Lydia is hardly and amicable perfectionist. We asked Todd Field what really drives her actions. “I don’t think confidence and arrogance are mutually exclusive. A display of arrogance is a mask that people wear, and oftentimes they’re trying to overcompensate for a feeling of insecurity. Because if you’re really secure, you’re not arrogant. If you’re really secure, you’re more imperious,” he articulates.

That outward behavior in terms of how Tár interacts with people partly stems from her own comportment, probably what she had to fight as a woman. and as a gay woman, coming up. We’ve never had anyone like Lydia Tár running a major German orchestra as a principal conductor ever, or any of the so-called big five orchestras in the US. So it’s an utter fiction that she could do this,” continues Field.

Lydia Tár is not all selfish either. “She’s also interested in pulling the ladder up behind her. In one way she’s talking about how she helps other female conductors, but she also dismisses the idea that gender even matters… and of course it matters. There are huge inequities in her profession as kind of a self-serving narrative and I think she’s taken on a lot of the traits of what she sees as white patriarchal power, a historic power in that milieu that is undeniably seductive and attractive because it’s about being God,” Field elaborates. The establishment and her acolytes also enable Lydia Tár to manifest these traits.

It was important for Todd Field not to create a film on the legend of Lydia Tár, but an honest portrayal of her. “She’s very real for me. The idea is to try to be as fair as one can with as little bias as possible.”

Despite her tough shield, Lydia Tár is human beneath it all. Away from her conducting altar, Tár’s life consists of a long-term relationship with Berlin’s concertmaster Sharon Goodnow (Nina Hoss). The couple raise their adopted Syrian daughter, Petra (Mila Bogojevic) in a modest house. “I think she truly loves her partner Sharon even though we see that her behavior with her is messy, to say the least,” adds Field. “I think she also deeply loves Petra and she sees opportunity in that.

Lydia faces sexual harassment charges and is well-known for her purported affairs. Sharon, however, chooses to ignore them, not because she enjoys playing the victim, but she sees their relationship as a means to an end by remaining as Berlin’s power couple. Both Lydia and Sharon are complicit in making and breaking their relationship rules.

Lydia likely had a rough childhood and was forced to grow up quickly in the school of hard knocks. “I think she was probably bullied as a child, which is why that scene in her daughter’s school is a scene she’s been waiting to have with that bully for a very long time since she was, you know, five or six years old.” She dusts herself off even after being assaulted as an adult and continues with business as usual in her class. But the emotional scars linger.

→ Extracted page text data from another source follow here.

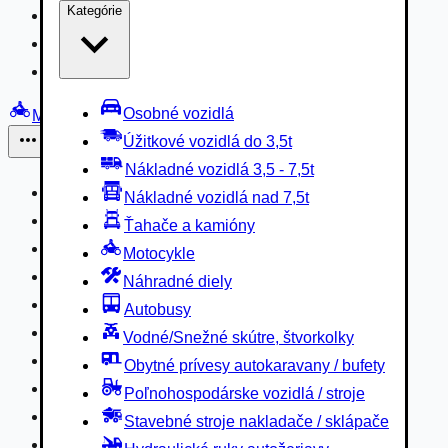
Kategórie
Nákladné vozidlá 3,5 - 7,5t
Nákladné vozidlá nad 7,5t
Ťahače a kamióny
Osobné vozidlá
Motocykle
Úžitkové vozidlá do 3,5t
Iné
Nákladné vozidlá 3,5 - 7,5t
Náhradné diely
Nákladné vozidlá nad 7,5t
Autobusy
Ťahače a kamióny
Vodné/Snežné skútre, štvorkolky
Motocykle
Obytné prívesy autokaravany / bufety
Náhradné diely
Poľnohospodárske vozidlá / stroje
Autobusy
Stavebné stroje nakladače / sklápače
Vodné/Snežné skútre, štvorkolky
Hydraulické ruky autožeriavy
Obytné prívesy autokaravany / bufety
Vysokozdvižné vozíky
Poľnohospodárske vozidlá / stroje
Špeciály/nosiče kontajnerov
Stavebné stroje nakladače / sklápače
Návesy/prívesy nadstavby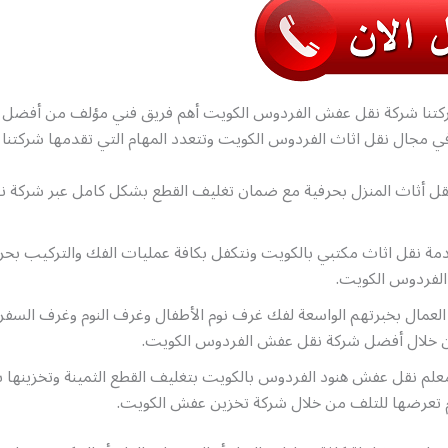
تنا شركة نقل عفش الفردوس الكويت أهم فريق فني مؤلف من أفضل ا
مجال نقل اثاث الفردوس الكويت وتتعدد المهام التي تقدمها شركتنا 
قل أثاث المنزل بحرفية مع ضمان تغليف القطع بشكل كامل عبر شركة ن
مة نقل اثاث مكتبي بالكويت ونتكفل بكافة عمليات الفك والتركيب بحر
لفردوس الكويت.
لعمال بخبرتهم الواسعة لفك غرف نوم الأطفال وغرف النوم وغرف السفرة
 خلال أفضل شركة نقل عفش الفردوس الكويت.
معلم نقل عفش هنود الفردوس بالكويت بتغليف القطع الثمينة وتخزينها
تعرضها للتلف من خلال شركة تخزين عفش الكويت.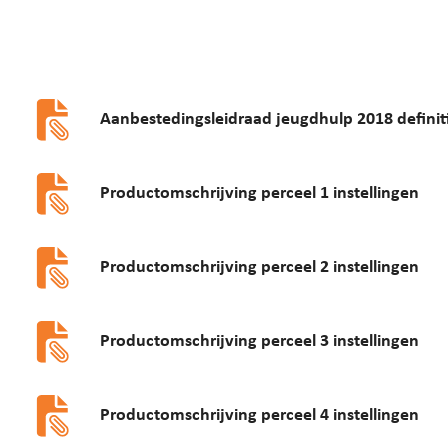
Aanbestedingsleidraad jeugdhulp 2018 definiti
Productomschrijving perceel 1 instellingen
Productomschrijving perceel 2 instellingen
Productomschrijving perceel 3 instellingen
Productomschrijving perceel 4 instellingen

Tár toggles the extremes of passion and obsession. “I think that she’s conflicted about because on the one hand, that any conductor that also composes, I think that’s always a very tough dinner table. Because on the one hand, you’re celebrated as a conductor, but you’re not quite as celebrated as a composer,” continues Field. “I think she’s struggling with her own sense of identity.” She’s admirably passionate about her music but she gets in her own way because of her outsized ego.

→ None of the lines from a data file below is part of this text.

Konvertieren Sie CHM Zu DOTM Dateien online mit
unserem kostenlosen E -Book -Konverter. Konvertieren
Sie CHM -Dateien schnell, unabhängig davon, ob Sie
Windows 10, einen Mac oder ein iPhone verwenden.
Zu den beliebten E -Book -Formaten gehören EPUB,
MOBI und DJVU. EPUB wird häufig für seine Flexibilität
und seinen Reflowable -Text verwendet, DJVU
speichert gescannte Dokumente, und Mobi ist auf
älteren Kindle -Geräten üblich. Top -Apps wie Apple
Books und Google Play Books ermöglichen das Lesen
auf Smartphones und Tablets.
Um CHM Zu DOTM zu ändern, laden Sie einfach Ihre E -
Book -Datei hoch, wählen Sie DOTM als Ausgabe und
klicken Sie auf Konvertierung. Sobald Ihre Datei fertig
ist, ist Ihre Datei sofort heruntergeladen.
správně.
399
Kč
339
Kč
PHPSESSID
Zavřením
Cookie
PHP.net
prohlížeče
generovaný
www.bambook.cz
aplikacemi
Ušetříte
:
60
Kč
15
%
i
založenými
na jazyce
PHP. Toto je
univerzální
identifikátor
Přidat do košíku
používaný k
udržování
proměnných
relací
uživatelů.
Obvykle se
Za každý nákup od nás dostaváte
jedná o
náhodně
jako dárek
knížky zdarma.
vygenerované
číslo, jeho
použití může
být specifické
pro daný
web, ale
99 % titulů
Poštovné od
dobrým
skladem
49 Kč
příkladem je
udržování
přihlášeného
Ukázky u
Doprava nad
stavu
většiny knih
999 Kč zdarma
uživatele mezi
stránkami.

Tár’s sense of authoritarian values escalates as the film progresses. It stems from her patriarchal heroes who assumed notoriety and held on to it. So too, Lydia sees herself as a hero of sorts. “It’s almost a Viking idea, like he’s Thor or a Greek god throwing a thunderbolt to mere mortals.

This is not a democracy – Lydia Tár

Paradoxically, that’s when things changed in Germany when the Principle Conductor for life tradition was challenged in favor of a vote, even to Tár’s detriment when she loses her position.

In order to offset the stodgy seriousness of German orchestras, Tár contains moments of levity. “I think there’s a lot of humor in the film, When we premiered in Italy, I didn’t hear any laughter. They way they engaged and read the film was very, very different than other screenings. I’m always surprised that where people laugh or don’t laugh at the film. I think there’s humor implicit throughout the script,” concludes Field.